• **Exercise**:
Please repeat exactly the lines below from the one containing "and Learning Impact" down to the one containing "Né ombrellone né gazebo: questo riparo di", both included, and nothing else.

• **Dataset items**:
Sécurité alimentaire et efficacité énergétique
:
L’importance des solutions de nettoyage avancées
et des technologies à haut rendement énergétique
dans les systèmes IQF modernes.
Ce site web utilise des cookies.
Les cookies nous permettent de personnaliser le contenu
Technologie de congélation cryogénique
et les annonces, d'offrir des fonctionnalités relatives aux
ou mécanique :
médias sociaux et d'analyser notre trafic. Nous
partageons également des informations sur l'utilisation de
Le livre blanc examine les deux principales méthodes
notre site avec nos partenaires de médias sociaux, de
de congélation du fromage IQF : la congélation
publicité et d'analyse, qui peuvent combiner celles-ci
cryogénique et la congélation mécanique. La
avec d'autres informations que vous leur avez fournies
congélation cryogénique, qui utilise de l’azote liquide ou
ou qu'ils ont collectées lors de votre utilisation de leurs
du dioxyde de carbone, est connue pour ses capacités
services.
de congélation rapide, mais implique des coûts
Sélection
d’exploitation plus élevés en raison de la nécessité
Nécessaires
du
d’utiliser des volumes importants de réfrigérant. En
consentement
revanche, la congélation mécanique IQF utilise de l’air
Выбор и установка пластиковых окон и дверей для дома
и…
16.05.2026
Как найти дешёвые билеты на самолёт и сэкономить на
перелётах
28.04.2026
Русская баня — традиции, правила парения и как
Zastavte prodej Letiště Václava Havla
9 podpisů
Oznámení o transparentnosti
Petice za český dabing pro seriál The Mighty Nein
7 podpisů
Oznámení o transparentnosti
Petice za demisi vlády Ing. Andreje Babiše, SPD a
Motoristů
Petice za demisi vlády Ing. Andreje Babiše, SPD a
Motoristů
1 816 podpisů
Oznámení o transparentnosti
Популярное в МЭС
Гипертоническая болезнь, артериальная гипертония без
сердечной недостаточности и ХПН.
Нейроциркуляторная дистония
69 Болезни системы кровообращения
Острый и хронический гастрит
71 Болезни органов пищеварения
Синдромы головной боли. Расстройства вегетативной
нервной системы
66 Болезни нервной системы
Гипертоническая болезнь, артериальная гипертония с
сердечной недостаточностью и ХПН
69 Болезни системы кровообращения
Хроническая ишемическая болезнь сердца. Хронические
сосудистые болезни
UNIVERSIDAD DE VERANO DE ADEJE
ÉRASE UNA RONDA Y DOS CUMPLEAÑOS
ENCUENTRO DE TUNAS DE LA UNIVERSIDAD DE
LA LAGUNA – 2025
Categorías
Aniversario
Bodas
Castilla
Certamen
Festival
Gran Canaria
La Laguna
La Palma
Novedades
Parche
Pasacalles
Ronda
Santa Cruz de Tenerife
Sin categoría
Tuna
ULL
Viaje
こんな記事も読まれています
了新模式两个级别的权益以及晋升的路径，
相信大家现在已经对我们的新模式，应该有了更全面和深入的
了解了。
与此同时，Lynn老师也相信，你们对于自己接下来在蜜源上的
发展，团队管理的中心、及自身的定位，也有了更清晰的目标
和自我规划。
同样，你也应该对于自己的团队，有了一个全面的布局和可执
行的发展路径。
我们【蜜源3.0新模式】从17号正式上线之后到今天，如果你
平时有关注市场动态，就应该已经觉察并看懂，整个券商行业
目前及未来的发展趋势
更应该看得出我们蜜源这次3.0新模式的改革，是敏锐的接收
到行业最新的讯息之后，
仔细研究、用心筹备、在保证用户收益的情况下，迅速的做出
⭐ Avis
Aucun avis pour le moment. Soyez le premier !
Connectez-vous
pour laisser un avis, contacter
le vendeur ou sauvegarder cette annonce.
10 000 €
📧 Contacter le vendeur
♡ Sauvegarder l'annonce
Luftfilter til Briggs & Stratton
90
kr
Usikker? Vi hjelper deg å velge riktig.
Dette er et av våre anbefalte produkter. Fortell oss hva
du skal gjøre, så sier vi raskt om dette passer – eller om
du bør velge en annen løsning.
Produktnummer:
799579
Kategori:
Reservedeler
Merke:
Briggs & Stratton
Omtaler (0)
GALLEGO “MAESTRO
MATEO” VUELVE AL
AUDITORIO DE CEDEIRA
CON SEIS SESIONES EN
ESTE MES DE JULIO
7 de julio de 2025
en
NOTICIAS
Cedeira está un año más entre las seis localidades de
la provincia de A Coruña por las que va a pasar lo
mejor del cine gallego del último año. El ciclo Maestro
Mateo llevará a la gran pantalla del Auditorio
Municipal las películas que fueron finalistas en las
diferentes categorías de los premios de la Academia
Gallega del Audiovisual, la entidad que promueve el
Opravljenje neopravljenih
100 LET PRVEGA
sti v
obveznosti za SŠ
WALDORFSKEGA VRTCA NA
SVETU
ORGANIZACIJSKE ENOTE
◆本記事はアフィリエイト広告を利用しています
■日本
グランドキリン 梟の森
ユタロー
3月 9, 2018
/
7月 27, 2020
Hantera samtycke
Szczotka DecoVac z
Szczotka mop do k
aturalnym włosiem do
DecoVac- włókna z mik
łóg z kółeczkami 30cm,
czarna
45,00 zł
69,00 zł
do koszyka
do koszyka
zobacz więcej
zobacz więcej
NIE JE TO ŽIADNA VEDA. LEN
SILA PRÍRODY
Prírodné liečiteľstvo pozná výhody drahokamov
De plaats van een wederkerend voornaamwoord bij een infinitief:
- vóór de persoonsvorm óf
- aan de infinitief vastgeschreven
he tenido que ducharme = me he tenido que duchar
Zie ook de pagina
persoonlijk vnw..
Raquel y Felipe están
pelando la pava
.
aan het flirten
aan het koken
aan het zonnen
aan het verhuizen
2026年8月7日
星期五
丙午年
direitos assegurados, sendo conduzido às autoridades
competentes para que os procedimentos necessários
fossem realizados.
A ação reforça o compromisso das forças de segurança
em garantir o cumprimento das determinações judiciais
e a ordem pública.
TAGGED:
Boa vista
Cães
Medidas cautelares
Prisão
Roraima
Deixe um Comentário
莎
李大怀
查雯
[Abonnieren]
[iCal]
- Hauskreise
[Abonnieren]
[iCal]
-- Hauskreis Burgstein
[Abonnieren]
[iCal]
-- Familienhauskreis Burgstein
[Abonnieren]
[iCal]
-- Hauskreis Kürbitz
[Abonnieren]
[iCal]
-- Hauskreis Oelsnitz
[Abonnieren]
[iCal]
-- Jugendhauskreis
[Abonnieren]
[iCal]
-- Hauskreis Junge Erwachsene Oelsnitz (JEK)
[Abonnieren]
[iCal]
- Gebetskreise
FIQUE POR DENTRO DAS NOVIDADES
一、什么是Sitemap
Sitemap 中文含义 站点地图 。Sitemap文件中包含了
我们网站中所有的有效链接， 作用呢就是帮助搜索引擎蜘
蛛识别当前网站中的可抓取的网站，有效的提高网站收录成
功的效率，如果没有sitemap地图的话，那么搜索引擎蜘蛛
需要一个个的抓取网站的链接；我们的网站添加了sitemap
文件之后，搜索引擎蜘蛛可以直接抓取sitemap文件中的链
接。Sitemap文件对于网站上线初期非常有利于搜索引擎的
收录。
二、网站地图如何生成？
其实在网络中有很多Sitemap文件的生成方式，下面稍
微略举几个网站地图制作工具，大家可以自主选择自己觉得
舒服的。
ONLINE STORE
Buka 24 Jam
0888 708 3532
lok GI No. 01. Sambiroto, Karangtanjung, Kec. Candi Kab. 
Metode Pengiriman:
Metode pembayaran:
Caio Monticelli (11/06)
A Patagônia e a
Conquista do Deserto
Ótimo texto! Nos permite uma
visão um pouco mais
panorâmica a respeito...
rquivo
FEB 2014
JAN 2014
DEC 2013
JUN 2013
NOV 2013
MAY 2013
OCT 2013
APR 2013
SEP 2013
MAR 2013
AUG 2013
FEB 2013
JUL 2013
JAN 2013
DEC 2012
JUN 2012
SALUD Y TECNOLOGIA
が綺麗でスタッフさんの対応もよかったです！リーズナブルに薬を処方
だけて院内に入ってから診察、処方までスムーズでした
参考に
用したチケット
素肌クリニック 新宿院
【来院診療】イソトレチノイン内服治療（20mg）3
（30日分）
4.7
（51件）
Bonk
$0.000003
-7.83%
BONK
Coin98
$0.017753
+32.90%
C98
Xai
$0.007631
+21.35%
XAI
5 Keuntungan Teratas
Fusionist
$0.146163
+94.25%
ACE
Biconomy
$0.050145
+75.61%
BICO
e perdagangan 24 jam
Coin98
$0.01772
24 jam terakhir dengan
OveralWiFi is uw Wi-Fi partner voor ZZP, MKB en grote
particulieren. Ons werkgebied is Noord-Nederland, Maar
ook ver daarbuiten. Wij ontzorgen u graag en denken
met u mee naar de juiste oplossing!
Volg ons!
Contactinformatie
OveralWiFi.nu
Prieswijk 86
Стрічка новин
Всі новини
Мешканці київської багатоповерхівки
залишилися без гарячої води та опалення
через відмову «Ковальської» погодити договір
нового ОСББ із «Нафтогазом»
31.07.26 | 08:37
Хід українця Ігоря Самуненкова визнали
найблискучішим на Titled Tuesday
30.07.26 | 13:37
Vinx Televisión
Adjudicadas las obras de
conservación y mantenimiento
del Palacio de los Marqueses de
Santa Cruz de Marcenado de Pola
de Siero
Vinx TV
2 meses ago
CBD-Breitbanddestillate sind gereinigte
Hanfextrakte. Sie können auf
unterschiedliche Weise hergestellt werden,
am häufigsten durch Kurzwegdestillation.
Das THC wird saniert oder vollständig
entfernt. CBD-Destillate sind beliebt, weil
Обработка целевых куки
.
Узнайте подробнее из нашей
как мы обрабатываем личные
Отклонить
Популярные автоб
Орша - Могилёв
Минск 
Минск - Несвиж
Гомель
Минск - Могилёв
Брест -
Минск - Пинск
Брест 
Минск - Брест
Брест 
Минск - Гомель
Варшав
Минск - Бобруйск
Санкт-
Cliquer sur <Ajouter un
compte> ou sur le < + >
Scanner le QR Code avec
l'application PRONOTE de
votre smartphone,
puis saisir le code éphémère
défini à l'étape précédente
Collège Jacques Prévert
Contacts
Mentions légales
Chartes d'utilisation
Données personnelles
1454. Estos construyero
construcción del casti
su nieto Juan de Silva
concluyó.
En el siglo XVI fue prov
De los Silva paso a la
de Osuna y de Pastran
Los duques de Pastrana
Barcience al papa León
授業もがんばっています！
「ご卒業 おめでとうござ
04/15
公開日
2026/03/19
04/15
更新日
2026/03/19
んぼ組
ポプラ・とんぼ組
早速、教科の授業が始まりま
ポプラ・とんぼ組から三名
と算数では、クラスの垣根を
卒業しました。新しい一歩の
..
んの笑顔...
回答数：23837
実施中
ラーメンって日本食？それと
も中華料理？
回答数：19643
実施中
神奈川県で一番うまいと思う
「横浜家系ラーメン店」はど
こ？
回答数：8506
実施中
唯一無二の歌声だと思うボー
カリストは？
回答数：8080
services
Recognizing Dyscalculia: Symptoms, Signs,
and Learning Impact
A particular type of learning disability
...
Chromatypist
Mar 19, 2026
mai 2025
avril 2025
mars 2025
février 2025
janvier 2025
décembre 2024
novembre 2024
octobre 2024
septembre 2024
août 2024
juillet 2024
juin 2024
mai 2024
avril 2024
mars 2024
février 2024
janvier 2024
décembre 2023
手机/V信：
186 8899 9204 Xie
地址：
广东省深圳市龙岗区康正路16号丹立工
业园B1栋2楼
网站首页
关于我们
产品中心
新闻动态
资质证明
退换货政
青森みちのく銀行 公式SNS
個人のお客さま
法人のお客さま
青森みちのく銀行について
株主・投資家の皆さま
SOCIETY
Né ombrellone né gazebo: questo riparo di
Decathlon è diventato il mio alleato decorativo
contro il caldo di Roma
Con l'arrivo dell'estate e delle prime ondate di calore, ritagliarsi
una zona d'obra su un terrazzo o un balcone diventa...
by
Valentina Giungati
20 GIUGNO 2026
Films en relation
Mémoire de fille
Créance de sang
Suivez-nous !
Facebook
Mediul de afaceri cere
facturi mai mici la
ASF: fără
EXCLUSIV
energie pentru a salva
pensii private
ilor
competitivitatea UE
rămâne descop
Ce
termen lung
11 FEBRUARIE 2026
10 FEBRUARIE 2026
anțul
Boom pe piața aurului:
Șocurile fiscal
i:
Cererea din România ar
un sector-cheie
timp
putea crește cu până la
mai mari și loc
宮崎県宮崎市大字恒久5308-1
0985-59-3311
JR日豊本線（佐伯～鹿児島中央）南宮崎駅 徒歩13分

• **Exercise output**:
and Learning Impact
A particular type of learning disability
...
Chromatypist
Mar 19, 2026
mai 2025
avril 2025
mars 2025
février 2025
janvier 2025
décembre 2024
novembre 2024
octobre 2024
septembre 2024
août 2024
juillet 2024
juin 2024
mai 2024
avril 2024
mars 2024
février 2024
janvier 2024
décembre 2023
手机/V信：
186 8899 9204 Xie
地址：
广东省深圳市龙岗区康正路16号丹立工
业园B1栋2楼
网站首页
关于我们
产品中心
新闻动态
资质证明
退换货政
青森みちのく銀行 公式SNS
個人のお客さま
法人のお客さま
青森みちのく銀行について
株主・投資家の皆さま
SOCIETY
Né ombrellone né gazebo: questo riparo di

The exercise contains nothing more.